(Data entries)

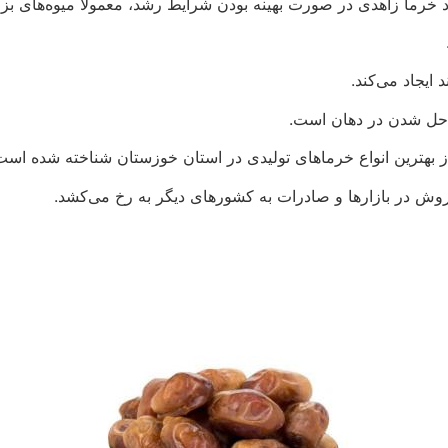
 خرما زاهدی در صورت بهینه بودن شرایط رشد، معمولا میوه‌های بزرگ
ایجاد می‌کند.
ت حل شدن در دهان است.
ز بهترین انواع خرماهای تولیدی در استان خوزستان شناخته شده است
وش در بازارها و صادرات به کشورهای دیگر به رخ می‌کشد.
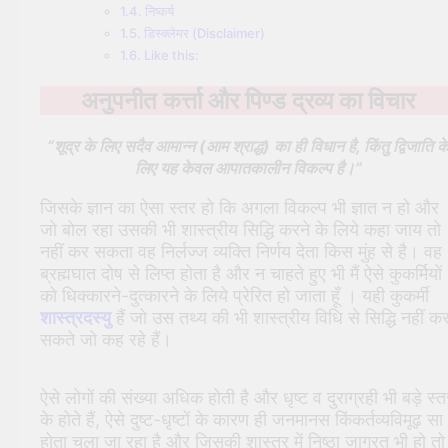
निष्कर्ष
डिस्क्लेमर (Disclaimer)
Like this:
अनुपनीत कर्त्ता और पिण्ड द्रव्य का विचार
“शूद्र के लिए सदैव आमान्न (आम श्राद्ध) का ही विधान है, किंतु द्विजाति क
लिए यह केवल आपातकालीन विकल्प है।”
जिसके ज्ञान का ऐसा स्तर हो कि अगला विकल्प भी ज्ञात न हो और
जो बोल रहा उसकी भी शास्त्रीय सिद्धि करने के लिये कहा जाय तो
नहीं कर सकता वह निर्लज्ज व्यक्ति निर्णय देता किस मुंह से है। वह
ब्रह्मघात दोष से लिप्त होता है और न चाहते हुए भी मैं ऐसे कुकर्मियों
को धिक्कारने-दुत्कारने के लिये प्रेरित हो जाता हूँ । यही कुकर्मी
शास्त्रदस्यु
हैं जो उस तथ्य की भी शास्त्रीय विधि से सिद्धि नहीं क
सकते जो कह रहे हैं।
ऐसे लोगों की संख्या अधिक होती है और धृष्ट व दुराग्रही भी बड़े स्त
के होते हैं, ऐसे दुष्ट-धृष्टों के कारण ही जनमानस किंकर्तव्यविमूढ़ सा
होता चला जा रहा है और जिसकी शास्त्र में निष्ठा जाग्रत भी हो तो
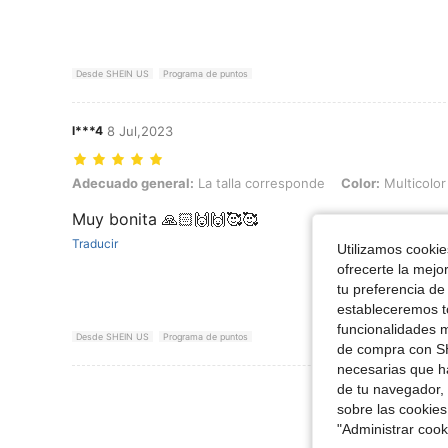
Desde SHEIN US
Programa de puntos
l***4
8 Jul,2023
Adecuado general: La talla corresponde, Color: Multicolor, Talla: 2X
Adecuado general:
La talla corresponde
Color:
Multicolor
Muy bonita 🙏🏻🙌🙌🥰🥰
Traducir
Utilizamos cookies
ofrecerte la mejo
tu preferencia de
estableceremos to
funcionalidades m
Desde SHEIN US
Programa de puntos
de compra con SH
necesarias que h
Ver Más Re
de tu navegador, 
sobre las cookies
"Administrar coo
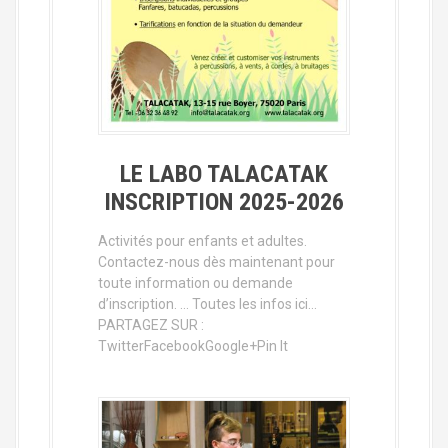
LE LABO TALACATAK
INSCRIPTION 2025-2026
Activités pour enfants et adultes.
Contactez-nous dès maintenant pour
toute information ou demande
d’inscription. … Toutes les infos ici…
PARTAGEZ SUR :
TwitterFacebookGoogle+Pin It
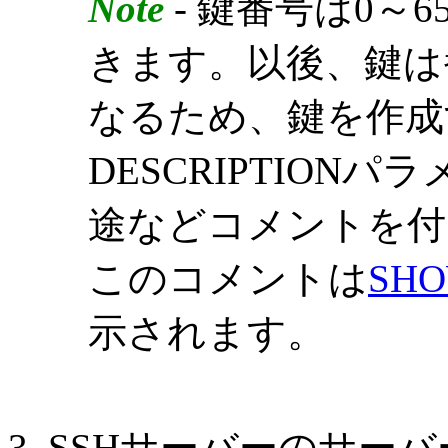
Note
- 鍵番号は0～
きます。以後、鍵は
なるため、鍵を作成
DESCRIPTION
途などコメントを付
このコメントは
SHO
示されます。
SSHサーバーのサーバー鍵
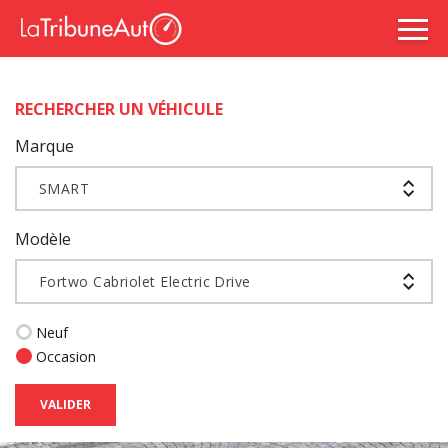
RECHERCHER UN VÉHICULE
Marque
SMART
Modèle
Fortwo Cabriolet Electric Drive
Neuf
Occasion
VALIDER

Activity: Strip out the images, then output the records above word for word.

Response to this task:
 خرما زاهدی در صورت بهینه بودن شرایط رشد، معمولا میوه‌های بزرگ
ایجاد می‌کند.
ت حل شدن در دهان است.
ز بهترین انواع خرماهای تولیدی در استان خوزستان شناخته شده است
وش در بازارها و صادرات به کشورهای دیگر به رخ می‌کشد.
निष्कर्ष
डिस्क्लेमर (Disclaimer)
Like this:
अनुपनीत कर्त्ता और पिण्ड द्रव्य का विचार
“शूद्र के लिए सदैव आमान्न (आम श्राद्ध) का ही विधान है, किंतु द्विजाति क
लिए यह केवल आपातकालीन विकल्प है।”
जिसके ज्ञान का ऐसा स्तर हो कि अगला विकल्प भी ज्ञात न हो और
जो बोल रहा उसकी भी शास्त्रीय सिद्धि करने के लिये कहा जाय तो
नहीं कर सकता वह निर्लज्ज व्यक्ति निर्णय देता किस मुंह से है। वह
ब्रह्मघात दोष से लिप्त होता है और न चाहते हुए भी मैं ऐसे कुकर्मियों
को धिक्कारने-दुत्कारने के लिये प्रेरित हो जाता हूँ । यही कुकर्मी
शास्त्रदस्यु
हैं जो उस तथ्य की भी शास्त्रीय विधि से सिद्धि नहीं क
सकते जो कह रहे हैं।
ऐसे लोगों की संख्या अधिक होती है और धृष्ट व दुराग्रही भी बड़े स्त
के होते हैं, ऐसे दुष्ट-धृष्टों के कारण ही जनमानस किंकर्तव्यविमूढ़ सा
होता चला जा रहा है और जिसकी शास्त्र में निष्ठा जाग्रत भी हो तो
Desde SHEIN US
Programa de puntos
l***4
8 Jul,2023
Adecuado general: La talla corresponde, Color: Multicolor, Talla: 2X
Adecuado general:
La talla corresponde
Color:
Multicolor
Muy bonita 🙏🏻🙌🙌🥰🥰
Traducir
Utilizamos cookies
ofrecerte la mejo
tu preferencia de
estableceremos to
funcionalidades m
Desde SHEIN US
Programa de puntos
de compra con SH
necesarias que h
Ver Más Re
de tu navegador, 
sobre las cookies
"Administrar coo
LE LABO TALACATAK
INSCRIPTION 2025-2026
Activités pour enfants et adultes.
Contactez-nous dès maintenant pour
toute information ou demande
d’inscription. … Toutes les infos ici…
PARTAGEZ SUR :
TwitterFacebookGoogle+Pin It
Note
- 鍵番号は0～
きます。以後、鍵は
なるため、鍵を作成
DESCRIPTION
途などコメントを付
このコメントは
SHO
示されます。
SSHサーバーのサーバー鍵
RECHERCHER UN VÉHICULE
Marque
SMART
Modèle
Fortwo Cabriolet Electric Drive
Neuf
Occasion
VALIDER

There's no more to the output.